> _Description of the task_
Leave out the pictures and reproduce all of the data exactly.

> _Material supplied_
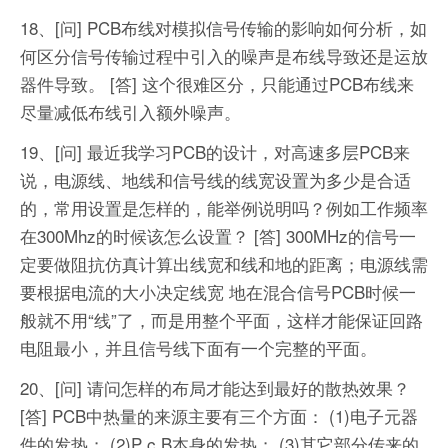
18、[问] PCB布线对模拟信号传输的影响如何分析，如
何区分信号传输过程中引入的噪声是布线导致还是运放
器件导致。
[答] 这个很难区分，只能通过PCB布线来
尽量减低布线引入额外噪声。
19、[问] 最近我学习PCB的设计，对高速多层PCB来
说，电源线、地线和信号线的线宽设置为多少是合适
的，常用设置是怎样的，能举例说明吗？例如工作频率
在300Mhz的时候该怎么设置？
[答] 300MHz的信号一
定要做阻抗仿真计算出线宽和线和地的距离；电源线需
要根据电流的大小决定线宽 地在混合信号PCB时候一
般就不用“线”了，而是用整个平面，这样才能保证回路
电阻最小，并且信号线下面有一个完整的平面。
20、[问] 请问怎样的布局才能达到最好的散热效果？
[答] PCB中热量的来源主要有三个方面：
(1)电子元器
件的发热；
(2)P c B本身的发热；
(3)其它部分传来的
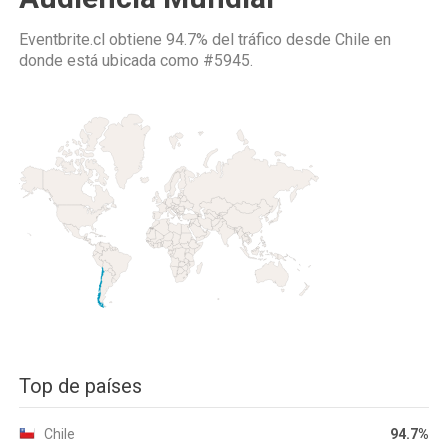
Eventbrite.cl obtiene 94.7% del tráfico desde
Chile
en
donde está ubicada como
#5945.
Top de países
Chile
94.7%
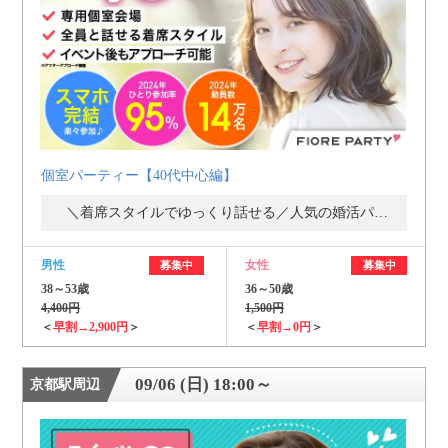
個室パーティー【40代中心編】
＼着席スタイルでゆっくり話せる／人気の婚活パーティー・街コン
男性
女性
募集中
募集中
38～53歳
36～50歳
4,400円
1,500円
＜
早割→2,900円
＞
＜
早割→0円
＞
09/06 (日) 18:00～
京都駅周辺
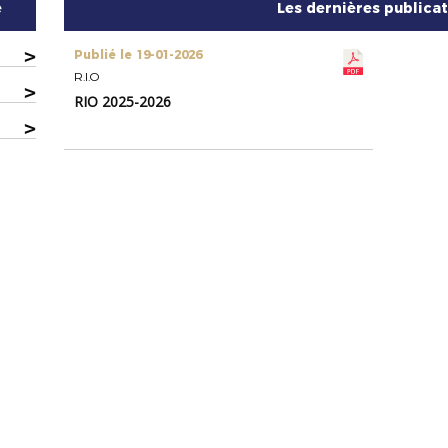
e
Les dernières publica
>
Publié le 19-01-2026
R.I.O
>
RIO 2025-2026
>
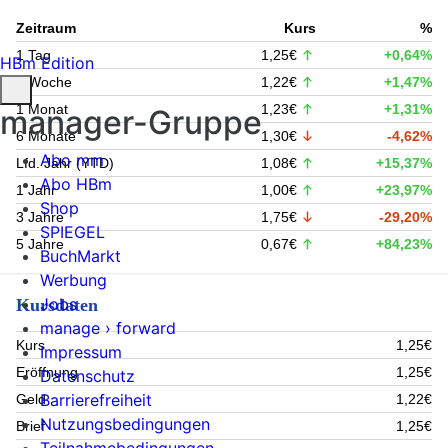
Zeitraum
Kurs
%
1 Tag
1,25€
+0,64%
HBm Edition
1 Woche
1,22€
+1,47%
1 Monat
1,23€
+1,31%
manager-Gruppe
6 Monate
1,30€
-4,62%
Abo mm
Lfd. Jahr (YTD)
1,08€
+15,37%
Abo HBm
1 Jahr
1,00€
+23,97%
Shop
3 Jahre
1,75€
-29,20%
SPIEGEL
5 Jahre
0,67€
+84,23%
BuchMarkt
Werbung
Jobs
Kursdaten
manage › forward
Kurs
1,25€
Impressum
Eröffnung
1,25€
Datenschutz
Barrierefreiheit
Geld
1,22€
Nutzungsbedingungen
Brief
1,25€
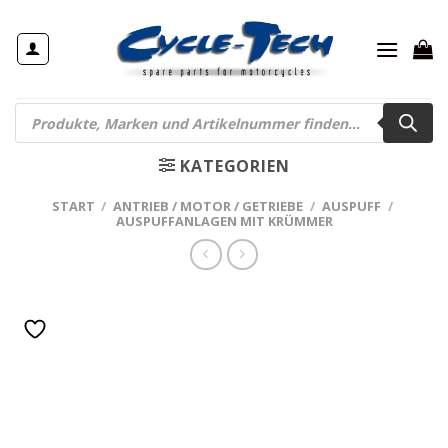
Zum
Inhalt
springen
Products
search
KATEGORIEN
START
/
ANTRIEB / MOTOR / GETRIEBE
/
AUSPUFF
/
AUSPUFFANLAGEN MIT KRÜMMER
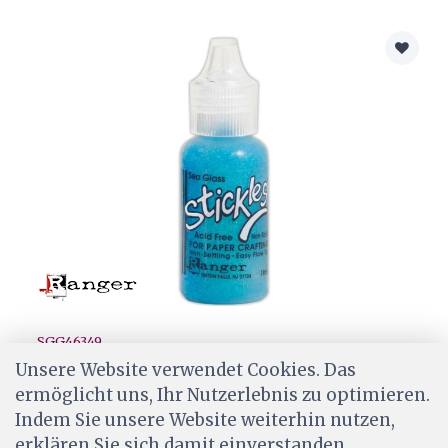
SGG46349
Ranger Stickles Glitter Glue Sea Glass
Unsere Website verwendet Cookies. Das
ermöglicht uns, Ihr Nutzerlebnis zu optimieren.
CHF 3.20
Indem Sie unsere Website weiterhin nutzen,
Ab Lager
erklären Sie sich damit einverstanden.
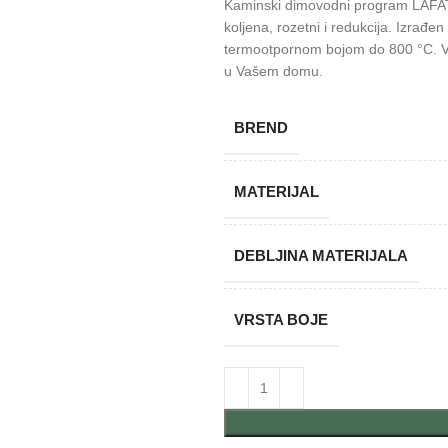
Kaminski dimovodni program LAFAT pr
koljena, rozetni i redukcija. Izrađe
termootpornom bojom do 800 °C. Vr
u Vašem domu.
BREND
MATERIJAL
DEBLJINA MATERIJALA
VRSTA BOJE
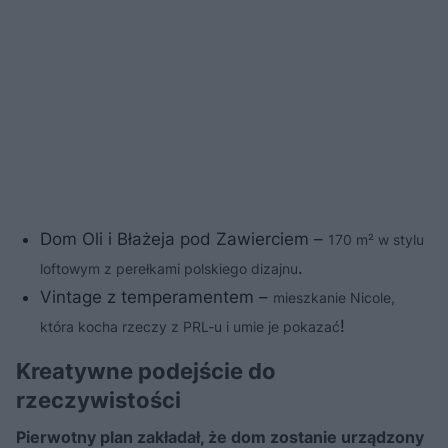
Dom Oli i Błażeja pod Zawierciem –
170 m² w stylu
.
loftowym z perełkami polskiego dizajnu
Vintage z temperamentem –
mieszkanie Nicole,
!
która kocha rzeczy z PRL-u i umie je pokazać
Kreatywne podejście do
rzeczywistości
Pierwotny plan zakładał, że dom zostanie urządzony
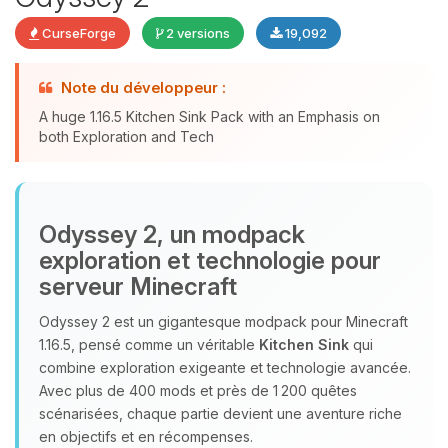
CurseForge
2 versions
19,092
Note du développeur :
Youpi, enfin quelqu’un pour me
A huge 1.16.5 Kitchen Sink Pack with an Emphasis on
parler ! Moi c’est Choupy, ton petit
both Exploration and Tech
assistant BoxToPlay. Dis-moi ce dont
tu as besoin et je vais remuer mes
petits circuits pour t’aider.
06/08/2026 à 03:36
Odyssey 2, un modpack
exploration et technologie pour
serveur Minecraft
Odyssey 2 est un gigantesque modpack pour Minecraft
1.16.5, pensé comme un véritable
Kitchen Sink
qui
combine exploration exigeante et technologie avancée.
Avec plus de 400 mods et près de 1 200 quêtes
scénarisées, chaque partie devient une aventure riche
en objectifs et en récompenses.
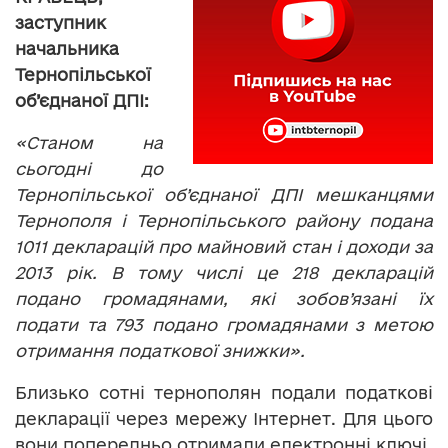
заступник
начальника
Тернопільської
об’єднаної ДПІ:
«Станом на
сьогодні до
Тернопільської об’єднаної ДПІ мешканцями
Тернополя і Тернопільського району подана
1011 декларацій про майновий стан і доходи за
2013 рік. В тому числі це 218 декларацій
подано громадянами, які зобов’язані їх
подати та 793 подано громадянами з метою
отримання податкової знижки».
Близько сотні тернополян подали податкові
декларації через мережу Інтернет. Для цього
вони попередньо отримали електронні ключі.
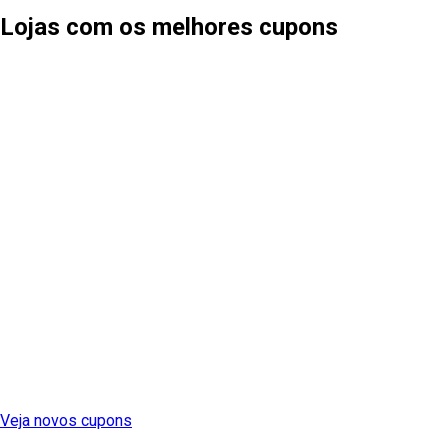
Lojas com os melhores cupons
Veja novos cupons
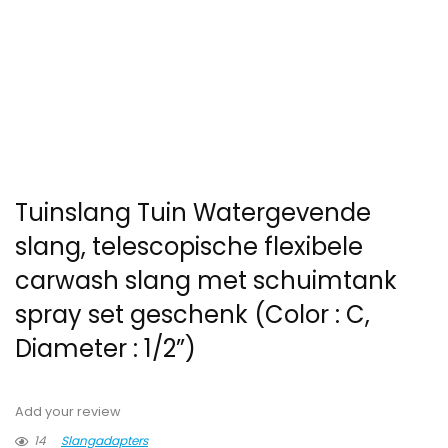
Tuinslang Tuin Watergevende
slang, telescopische flexibele
carwash slang met schuimtank
spray set geschenk (Color : C,
Diameter : 1/2”)
Add your review
14
Slangadapters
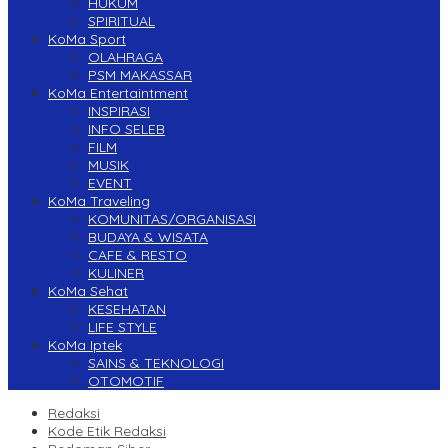
HUKUM
SPIRITUAL
KoMa Sport
OLAHRAGA
PSM MAKASSAR
KoMa Entertaintment
INSPIRASI
INFO SELEB
FILM
MUSIK
EVENT
KoMa Traveling
KOMUNITAS/ORGANISASI
BUDAYA & WISATA
CAFE & RESTO
KULINER
KoMa Sehat
KESEHATAN
LIFE STYLE
KoMa Iptek
SAINS & TEKNOLOGI
OTOMOTIF
Redaksi
Kode Etik Redaksi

> _Answer to this task_
18、[问] PCB布线对模拟信号传输的影响如何分析，如
何区分信号传输过程中引入的噪声是布线导致还是运放
器件导致。
[答] 这个很难区分，只能通过PCB布线来
尽量减低布线引入额外噪声。
19、[问] 最近我学习PCB的设计，对高速多层PCB来
说，电源线、地线和信号线的线宽设置为多少是合适
的，常用设置是怎样的，能举例说明吗？例如工作频率
在300Mhz的时候该怎么设置？
[答] 300MHz的信号一
定要做阻抗仿真计算出线宽和线和地的距离；电源线需
要根据电流的大小决定线宽 地在混合信号PCB时候一
般就不用“线”了，而是用整个平面，这样才能保证回路
电阻最小，并且信号线下面有一个完整的平面。
20、[问] 请问怎样的布局才能达到最好的散热效果？
[答] PCB中热量的来源主要有三个方面：
(1)电子元器
件的发热；
(2)P c B本身的发热；
(3)其它部分传来的
Eventbrite.cl obtiene 94.7% del tráfico desde
Chile
en
donde está ubicada como
#5945.
Top de países
Chile
94.7%
個室パーティー【40代中心編】
＼着席スタイルでゆっくり話せる／人気の婚活パーティー・街コン
男性
女性
募集中
募集中
38～53歳
36～50歳
4,400円
1,500円
＜
早割→2,900円
＞
＜
早割→0円
＞
09/06 (日) 18:00～
京都駅周辺
e
Les dernières publica
>
Publié le 19-01-2026
R.I.O
>
RIO 2025-2026
>
Zeitraum
Kurs
%
1 Tag
1,25€
+0,64%
HBm Edition
1 Woche
1,22€
+1,47%
1 Monat
1,23€
+1,31%
manager-Gruppe
6 Monate
1,30€
-4,62%
Abo mm
Lfd. Jahr (YTD)
1,08€
+15,37%
Abo HBm
1 Jahr
1,00€
+23,97%
Shop
3 Jahre
1,75€
-29,20%
SPIEGEL
5 Jahre
0,67€
+84,23%
BuchMarkt
Werbung
Jobs
Kursdaten
manage › forward
Kurs
1,25€
Impressum
Eröffnung
1,25€
Datenschutz
Barrierefreiheit
Geld
1,22€
Nutzungsbedingungen
Brief
1,25€
Zum
Inhalt
springen
Products
search
KATEGORIEN
START
/
ANTRIEB / MOTOR / GETRIEBE
/
AUSPUFF
/
AUSPUFFANLAGEN MIT KRÜMMER
SGG46349
Ranger Stickles Glitter Glue Sea Glass
Unsere Website verwendet Cookies. Das
ermöglicht uns, Ihr Nutzerlebnis zu optimieren.
CHF 3.20
Indem Sie unsere Website weiterhin nutzen,
Ab Lager
erklären Sie sich damit einverstanden.
Kaminski dimovodni program LAFAT pr
koljena, rozetni i redukcija. Izrađe
termootpornom bojom do 800 °C. Vr
u Vašem domu.
BREND
MATERIJAL
DEBLJINA MATERIJALA
VRSTA BOJE
Dom Oli i Błażeja pod Zawierciem –
170 m² w stylu
.
loftowym z perełkami polskiego dizajnu
Vintage z temperamentem –
mieszkanie Nicole,
!
która kocha rzeczy z PRL-u i umie je pokazać
Kreatywne podejście do
rzeczywistości
Pierwotny plan zakładał, że dom zostanie urządzony
CurseForge
2 versions
19,092
Note du développeur :
Youpi, enfin quelqu’un pour me
A huge 1.16.5 Kitchen Sink Pack with an Emphasis on
parler ! Moi c’est Choupy, ton petit
both Exploration and Tech
assistant BoxToPlay. Dis-moi ce dont
tu as besoin et je vais remuer mes
petits circuits pour t’aider.
06/08/2026 à 03:36
Odyssey 2, un modpack
exploration et technologie pour
serveur Minecraft
Odyssey 2 est un gigantesque modpack pour Minecraft
1.16.5, pensé comme un véritable
Kitchen Sink
qui
combine exploration exigeante et technologie avancée.
Avec plus de 400 mods et près de 1 200 quêtes
scénarisées, chaque partie devient une aventure riche
en objectifs et en récompenses.
заступник
начальника
Тернопільської
об’єднаної ДПІ:
«Станом на
сьогодні до
Тернопільської об’єднаної ДПІ мешканцями
Тернополя і Тернопільського району подана
1011 декларацій про майновий стан і доходи за
2013 рік. В тому числі це 218 декларацій
подано громадянами, які зобов’язані їх
подати та 793 подано громадянами з метою
отримання податкової знижки».
Близько сотні тернополян подали податкові
декларації через мережу Інтернет. Для цього
вони попередньо отримали електронні ключі.
Lojas com os melhores cupons
Veja novos cupons
Tuinslang Tuin Watergevende
slang, telescopische flexibele
carwash slang met schuimtank
spray set geschenk (Color : C,
Diameter : 1/2”)
Add your review
14
Slangadapters
HUKUM
SPIRITUAL
KoMa Sport
OLAHRAGA
PSM MAKASSAR
KoMa Entertaintment
INSPIRASI
INFO SELEB
FILM
MUSIK
EVENT
KoMa Traveling
KOMUNITAS/ORGANISASI
BUDAYA & WISATA
CAFE & RESTO
KULINER
KoMa Sehat
KESEHATAN
LIFE STYLE
KoMa Iptek
SAINS & TEKNOLOGI
OTOMOTIF
Redaksi
Kode Etik Redaksi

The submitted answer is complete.